If floating point arithmetic were associative, we could transform

```
y = input[i] - c
t = sum + y
c = (t - sum) - y
sum = t
```

into

```
y = input[i] - c
t = sum + y
c = (sum + y - sum) - y = 0
sum = t
```

into

```
sum += input[i]
```

That is, fast math essentially lets the compiler delete the code that tries to track and compensate for accumulating floating point error.

However, because fast math allows the compiler to change the result, it also applies a transform – multiple separate accumulators – that massively decreases the floating point error. Hence `KahanSumFast`

– while equivalent to the naive `@fastmath`

loop – is way more accurate (and faster) than `foldl(+, x)`

, and not actually much worse than kahan summation for the example above.

AccurateArithmetic.jl is much better than the naive KahanSummation, combining the compensation of error with the separate parallel accumulators (making it of course also much faster than the naive Kahan Summation).

```
julia> @btime KahanSum($x)
45.747 μs (0 allocations: 0 bytes)
1.0893429687695757
julia> @btime KahanSumFast($x) # not actually a Kahan sum at all!
511.698 ns (0 allocations: 0 bytes)
0.985827341906959
julia> @btime sum_kbn($x) # kahan sum with parallel accumulators
1.722 μs (0 allocations: 0 bytes)
1.0
julia> @btime sum_oro($x) # Ogita–Rump–Oishi with parallel accumulators
1.505 μs (0 allocations: 0 bytes)
1.0
```

Thanks to the parallel accumulators, `AccurateArithmetic`

is only around 3x slower than the straight `@fastmath`

sum, instead of 90x slower like the naive kahan summation described in the Wikipedia article.

Anyway, to answer your question:

There are error-free transforms like in this article. `@fastmath`

can undo them, like I showed.
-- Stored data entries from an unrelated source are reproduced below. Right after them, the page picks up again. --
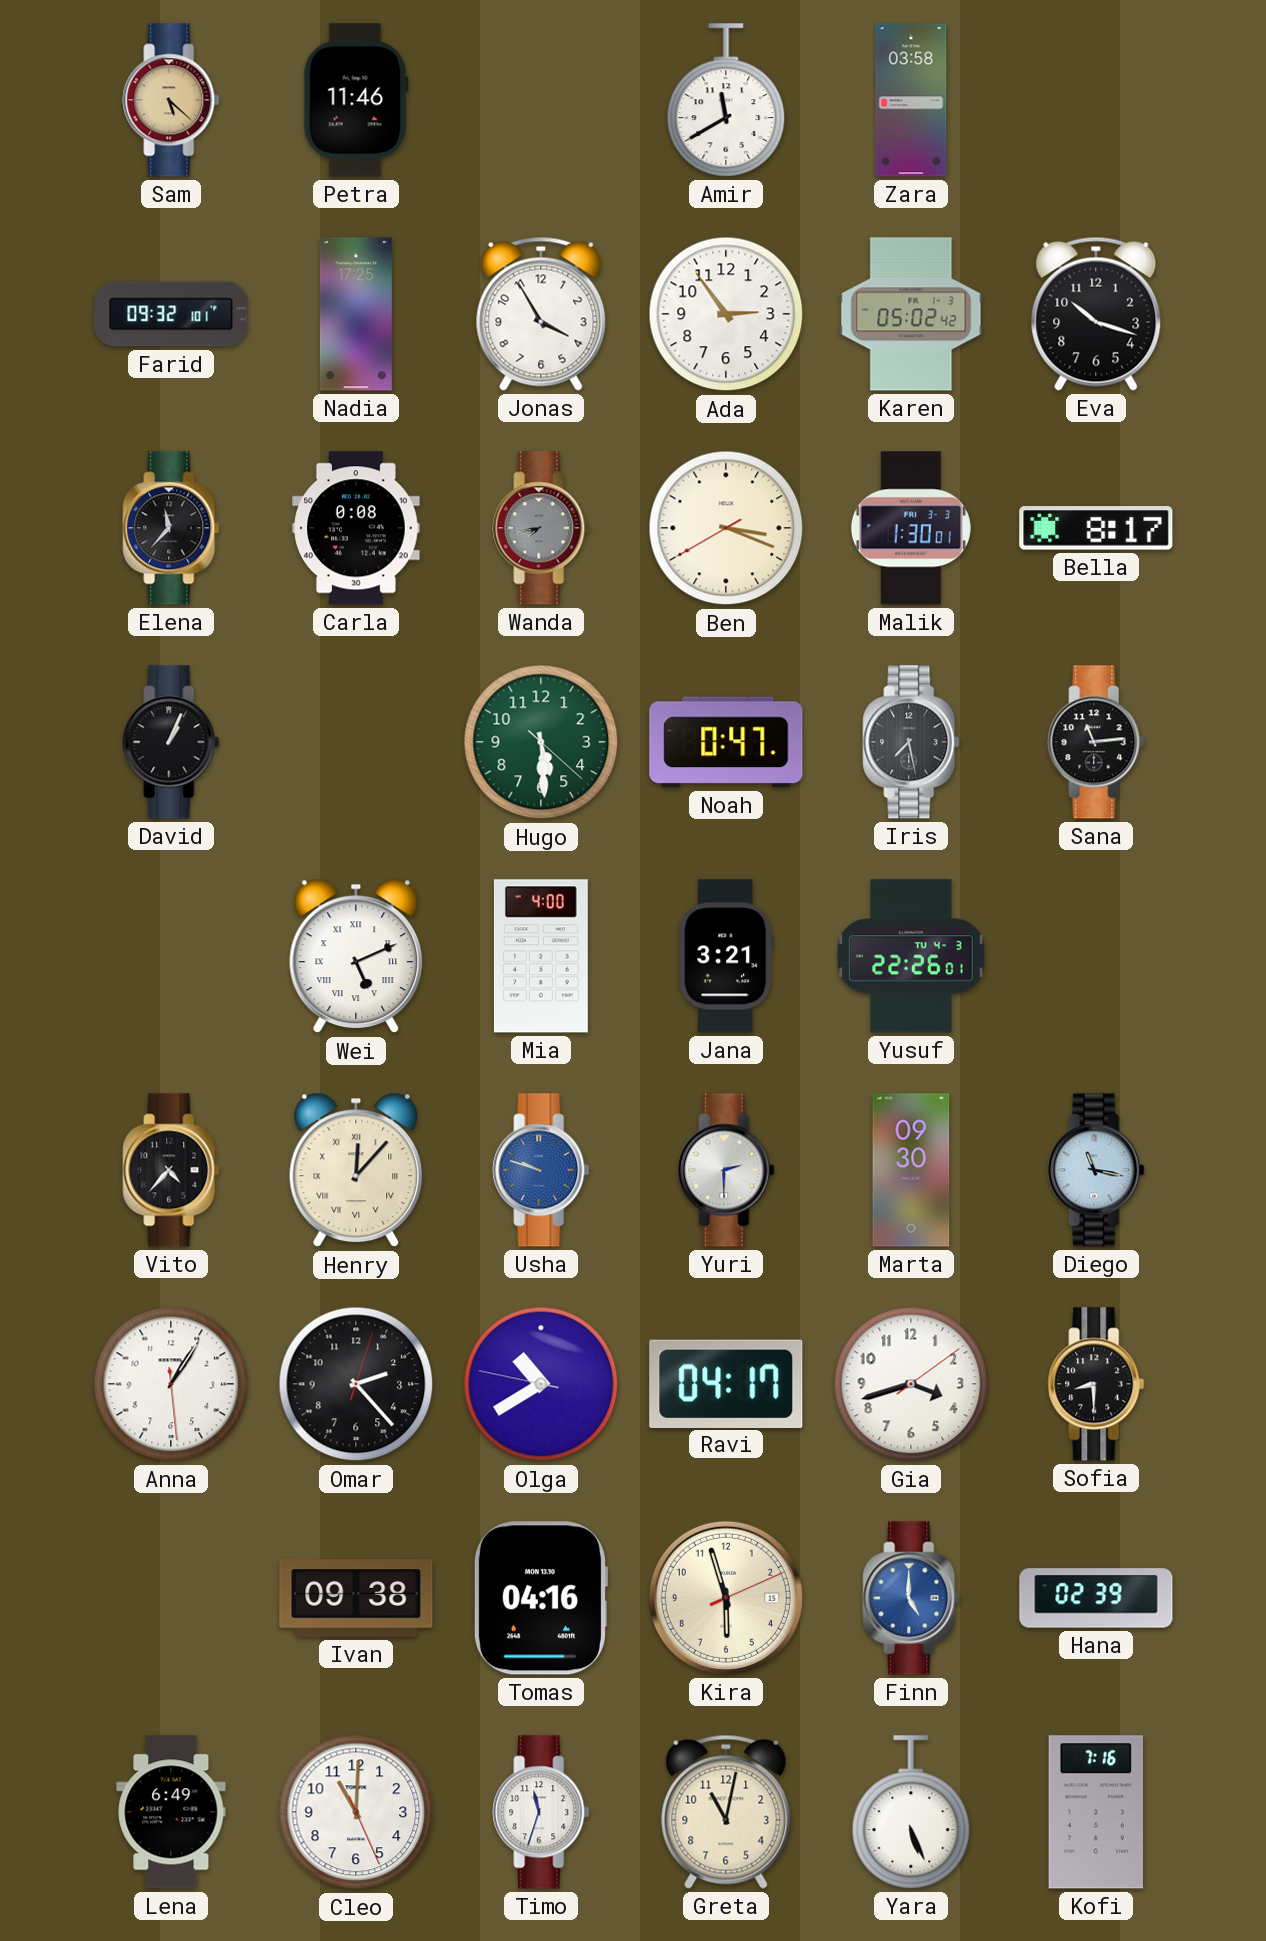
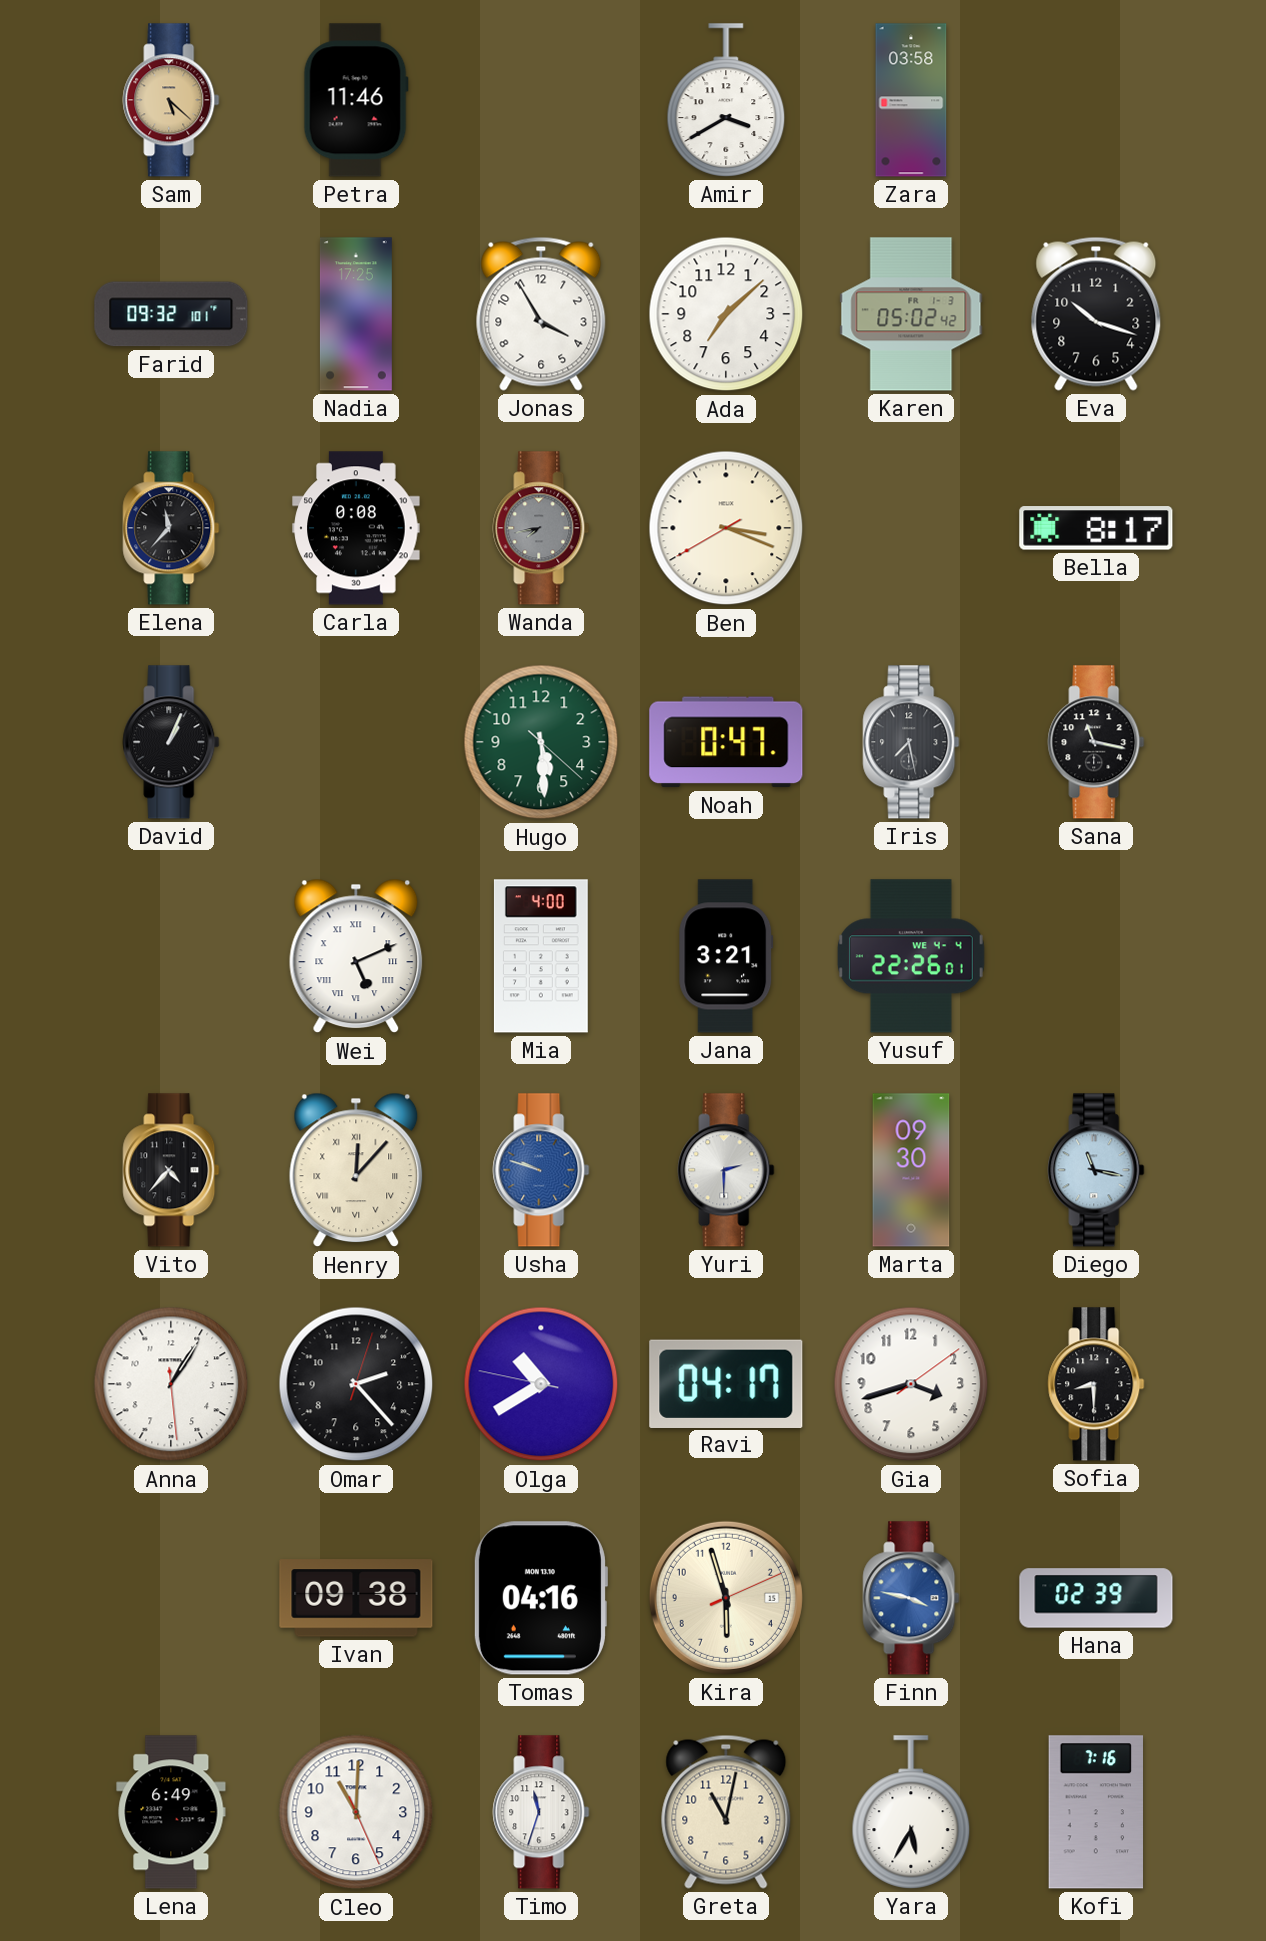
Amir: 11:40 -> 3:40
Ada: 2:54 -> 7:08
Malik: 1:30 -> none
Sana: 11:14 -> 11:17
Yusuf date: TU 4-3 -> WE 4-4
Finn: 5:00 -> 3:47
Yara: 5:26 -> 5:35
In this particular example, it isn’t bad, because `@fastmath`

also allows applying another transform that dramatically improves both accuracy and speed, which isn’t allowed without it (`@simd`

also allows this).

But in other cases, such as implementing functions such as `exp`

, we lose a lot of accuracy with `@fastmath`

, because it only undoes the compensation!

In the case of languages like C, C++, Fortran, etc, a global `@fastmath`

isn’t as bad, because functions like `exp`

are replaced with only slightly less accurate implementations that have already been compiled with their error compensations intact (they just have less of it than the more accurate variants). That is, the “fast” exp you’re calling from C with fast math was itself not compiled under fast math.
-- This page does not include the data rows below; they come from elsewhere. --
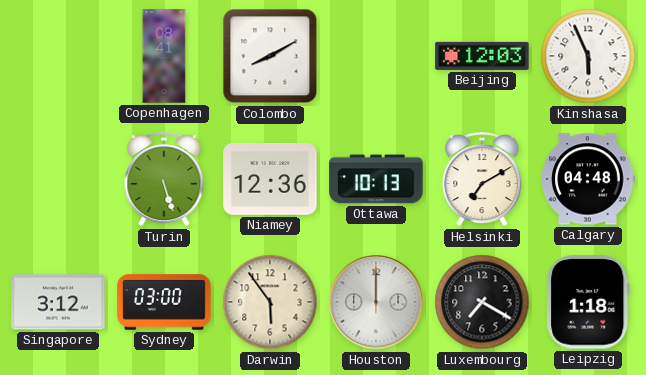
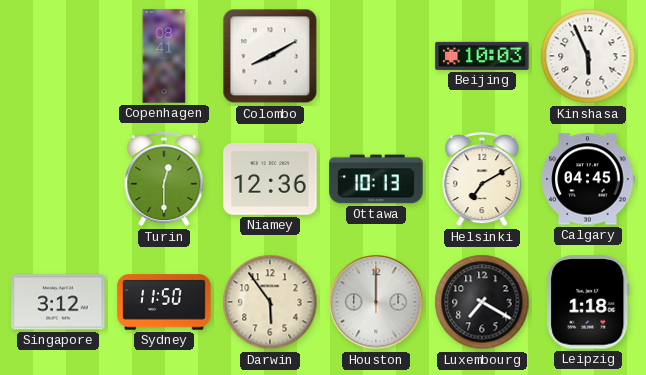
Beijing: 12:03 -> 10:03
Turin: 5:27 -> 12:30
Calgary: 04:48 -> 04:45
Sydney: 03:00 -> 11:50
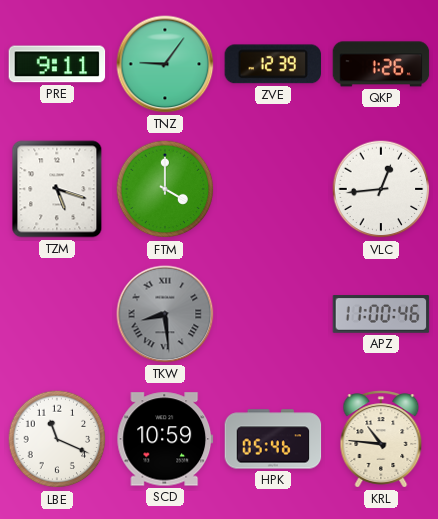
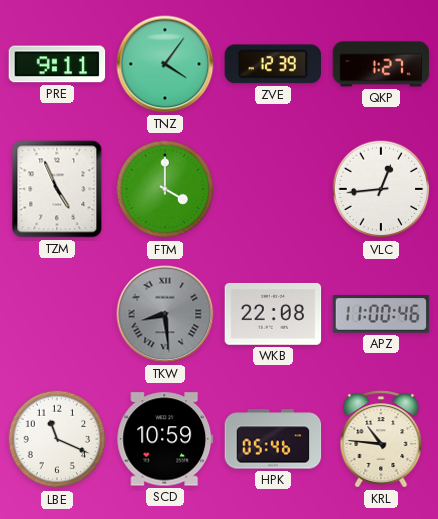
TNZ: 9:06 -> 4:06
QKP: 1:26 -> 1:27
TZM: 5:18 -> 4:56
WKB: none -> 22:08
Similarly, in Julia, `@fastmath exp(x)`

will call a faster and less accurate `exp`

implementation, but that implementation wasn’t itself compiled under fast math.

Implementing functions like these is a very delicate process. The authors of these libraries (like @Oscar_Smith ) are very deliberate about floating point rounding and error, and would thus need strict IEEE adherence for their implementations.